Emerging economies and developing countries have become so disenchanted with the existing global financial architecture, not least countries in this region, that there is emerging what Professor Woods has termed  
‘Anger in Africa’  
 
towards those ageing financial global dinosaurs. No wonder at it, so locked in the past are they seen to have become, so inflexible and prescriptive, so inept at responding to a changing world.
 
A long engagement
As we look at our tasks ahead, we might do so in the light of that common family experience of preparing for the marriage of a daughter or son. Joy tempered with Realism.  So I guess we are in for a rather long engagement in sub-regional banking. This is our seventh encounter and at present we are just about holding hands. The prospect of formal registration and the very act of consummation is, have no fear, yet a long way off.
 
But as George Meredith ironically declared:  
 
‘Kissing don’t last: cookery do!’
 
Thus if we are to progress from flirtation to commitment, we must enter the kitchen, roll up our sleeves and encounter the heat, global warming and all!  
 
Beyond the looking glass
For this our 7th meeting here in Mauritius we have a clear agenda on important current aspects of monetary and financial matters. At this time when banking has become a rather hot issue of geopolitics, we might wish to heed the grinding of the underlying geopolitical plates. It is, I believe, an opportune moment.  
 
Let us, then, over these days, give some thought to the implications of the structural issues of governance, I have touched on tonight. Let us reflect on the guiding principles which should govern the longer-term strategy of our central banks.
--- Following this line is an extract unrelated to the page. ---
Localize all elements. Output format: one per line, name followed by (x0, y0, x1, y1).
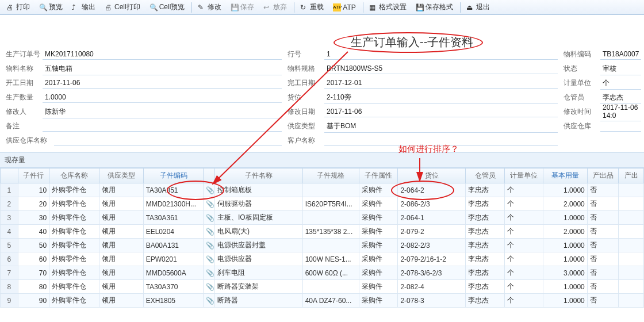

For we are moving step by step, from merely holding hands,  towards  that undiscovered country, the terrors and delights of a regional monetary and economic matrimonial bed!  
 
As we peer then, beyond that looking glass, to glimpse the reality of that distant event, we should endeavour to ensure that our future marriage becomes more than a mere  
 
‘.. triumph of hope over experience’5
 
For as we navigate through today’s troubled waters, we should reflect on Harold Nicholson’s prescription for surviving such matrimony when he once opined: 
 
 
 ‘The great secret of a successful marriage is to treat all disasters as incidents and none of the incidents as disasters’
 
Let us now together rise; I call on you to raise your glasses to our long, fruitful, disasterfree engagement, and to our absent friends.
 
 
 
1 Professor N Woods (2008) A Commonwealth Initiative to Support Reform of the IMF and World Bank, paper presented  at Commonwealth Heads of Government meeting, June. Also see related Marlborough House Statement 10 June 2008 
2 Credibility at Stake The Economist 14 June 2008, p 39-40; also  see BBC business news Inflation in Eurozone at new high, www.bbc.co.uk/1/hi/business  7/4/2008
3 Worden B (2007) Literature and Politics in Cromwellian England, Oxford.